The next major type of scan we will examine is the operating system (OS) fingerprint scan. The body of work that determines the standards that all hosts communicating over the internet should adhere to is called the Request For Comments (RFC) document set. These documents lay out very specific details that all OS implementers should follow to ensure that their product will be able to communicate with other OSs developed by other parties. Unfortunately the world’s OS developers rarely follow the RFCs to the letter. This creates a wide variety of possible responses to various stimuli on the Internet. This wide variety allows attackers to pinpoint, with an amazing degree of accuracy, the exact operating system run by practically any host on the Internet. This discovery is performed by sending specifically formatted packets in any of a variety of protocol formats to a victim host. If the protocol of choice is TCP, the attacker may choose to send a specific sequence of flags (i.e. SYN-FIN) that certain OSs will respond to in different very fingerprintable ways. In fact [ofir arkin] has shown that a single ICMP packet is all that is necessary to determine the OS of a particular host. OS fingerprinting is made very simple by most tools, and depending on the patience of the attacker, can be carried out in either a loud, obvious manner, or in a more stealthy, undetectable manner. As mentioned before, the adversary willing to wait longer is typically the more skilled and better funded attacker and is more likely to employ the stealthy approach to OS detection. Armed with the knowledge of what OS a particular victim host is running, the attacker can then ensure that the exploit he/she is about to execute will work on the victim host.

The final major type of scan is the application specific scan. Using one of the scan types mentioned previously, an attacker can quickly scan an entire network looking for any host providing a service that the attacker wishes to exploit. These type of scans are typically very noisy and easy to observe in network traffic. If examined in a log, the intrusion analyst will typically see all the IP addresses of an entire netblock have been connected to all on the same port. The hosts that offer the service that the attacker is looking for will respond in a manner similar to the scans described previously. The attacker then has a list of hosts that can all be quickly exploited with the same exploit. The type of attacker to use this type of scan is usually the low-end ‘script-kidde’ described earlier or a malicious worm of some type or another.

Scan tools

Since almost all scans require multiple packets to be sent to the victim host/network, a plethora of software tools have been developed to automate this task. Some of these tools and their intended use will be described here. These scanning tools are of various sophistications and can be wielded by any capable attacker.
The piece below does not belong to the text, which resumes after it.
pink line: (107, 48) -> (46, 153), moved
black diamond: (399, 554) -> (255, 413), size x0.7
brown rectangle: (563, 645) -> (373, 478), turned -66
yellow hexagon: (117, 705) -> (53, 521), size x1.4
All scanning tools share several common features. They are usually very small applications that can be easily transferred quickly across a network. Scanning tools often have multiple features. These tools include the ability to initiate several different types of scanning, as well as the capability to perform these different types of scanning in parallel. More often then not the tools are designed to be easy to use, and many even are provided with a graphical user interface (GUI). Some of the most well known tools include NMAP, Nessus, and Grim’s Ping which we will describe in the following section. For a more detailed description of other scanning tools please see [ofir arkin?] and [].

Nmap, short for network mapper, is probably the worlds most famous scanning tool. Developed by Fydor in the late 1990s, this tool encompasses many scan types, an easy to use interface, and a rapid execution algorithm. Nmap can perform eleven different types of scanning, from the noisiest SYN scan to the stealthiest Null-host scan. The tool has been ported to just about every OS available, making nmap available to every tom, dick, or harry on the internet. Please see [nmap man page] for more information. While this tool is labeled as a security scanning tool to give it more of a benign sound, like most security tools it is much more often used by network attackers, then by network defenders.
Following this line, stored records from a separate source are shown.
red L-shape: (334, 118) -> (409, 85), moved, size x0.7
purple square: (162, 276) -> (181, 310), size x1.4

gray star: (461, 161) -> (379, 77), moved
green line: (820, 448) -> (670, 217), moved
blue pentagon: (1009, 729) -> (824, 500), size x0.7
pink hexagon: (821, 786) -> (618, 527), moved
Another tool that was designed for use by defenders, but is most often abused by attackers is the Nessus scanner. The nessus scanner is one in a long line of security scanners originally created to search a network for a databased list of vulnerabilities. Its predecessors SATAN, Saint, and Sara all fall into the same category of tools desginged for use by the security aware network administrator, yet co-opted for evil by the network attacker. The tool has a client and server portion to allow it to be run from anywhere on the local network. This tool could be considered much more dangerous then a tool like nmap, because while nmap can find services running on remote hosts, the wielder of the tool must know what he/she is looking for. Nessus can discover vulnerable hosts without the user having any foreknowledge whatsoever. In fact the nessus tool is made even easier to use with its prepackaged GUI and graphical report generator. Tools such as these make it easy for even the most casual attacker to quickly and easily scan a network in search of opportunities for mischief.
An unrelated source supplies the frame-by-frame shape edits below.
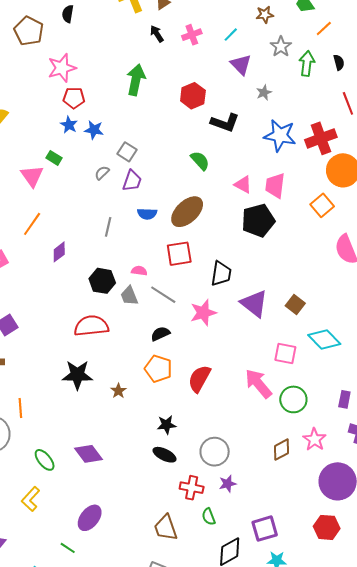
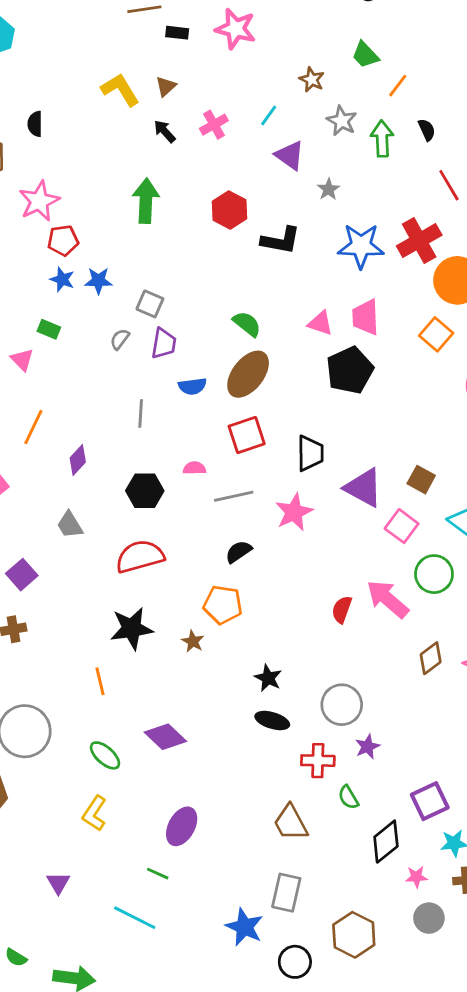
brown star: (265, 15) -> (312, 80), turned -30
green semicircle: (200, 161) -> (247, 324), moved
pink triangle: (32, 176) -> (22, 360), size x0.7
gray line: (163, 295) -> (234, 496), turned -36
gray trapezoid: (129, 296) -> (70, 525), moved
pink square: (285, 354) -> (402, 526), moved, turned 35
orange pentagon: (158, 369) -> (223, 605), moved
red semicircle: (199, 379) -> (342, 610), moved, size x0.7
green circle: (293, 399) -> (434, 574), moved
orange line: (20, 408) -> (100, 681), moved
black star: (166, 425) -> (268, 678), turned -30
brown diamond: (282, 450) -> (431, 658), moved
While tools like nessus and nmap show increasing sophistication, a tool that packages remote host scanning as part of an all-in-one exploit tool can be even more dangerous. These tools are much more sophisticated in view of the actions they can take, yet are still quite easy to use. There are plenty of examples of these tools designed to scan an entire network seeking out a specific service to exploit. For our purposes we’ll examine the Grim’s ping tool. This tool scans networks looking for anonymous File Transfer Protocol (FTP) servers. Once it finds one, the software will upload several files to determine whether or not the FTP server is suitable for further attack. The tool first uploads a file called 1mbtest which is about a megabyte in size. This allows the attacker to know exactly how long it takes to move a megabyte’s worth of data to the victim server. The tool then makes several directories on the FTP server to facilitate the storage of data. This data is typically stolen multimedia files or games. After an attacker has used the victim host for storage, he/she may decide to continue down the five step attack methodology mentioned earlier and upload an exploit to escalate his/her privileges for further nefarious activity.

Analyzing NIDS Alerts

Generic NIDS description

A network intrusion detection system (NIDS) is typically deployed as an appliance at some chokepoint within the network. An appliance is a computer that performs a single purpose and a chokepoint is a place in the network where a lot of traffic has to flow through. The most common chokepoint that a NIDS will be installed at is at the gateway between the local LAN/MAN and the Internet. Positioning the NIDS at this point is a double edged sword. This location provides the NIDS with the broadest possible view of what traffic is flowing into and out of the network. At this position the NIDS can, if properly configured, detect any attack entering or leaving the network. The drawback to such a position is the massive amount of traffic the NIDS is exposed to that it then has to sift through in order to find the malicious activity. As mentioned in the introduction, a NIDS may have to process between sixteen and six thousand gigabytes of data a day. With such a high volume of data passing before the NIDS, it can often incorrectly identify traffic as malicious or not observe malicious traffic transiting in right in front of it.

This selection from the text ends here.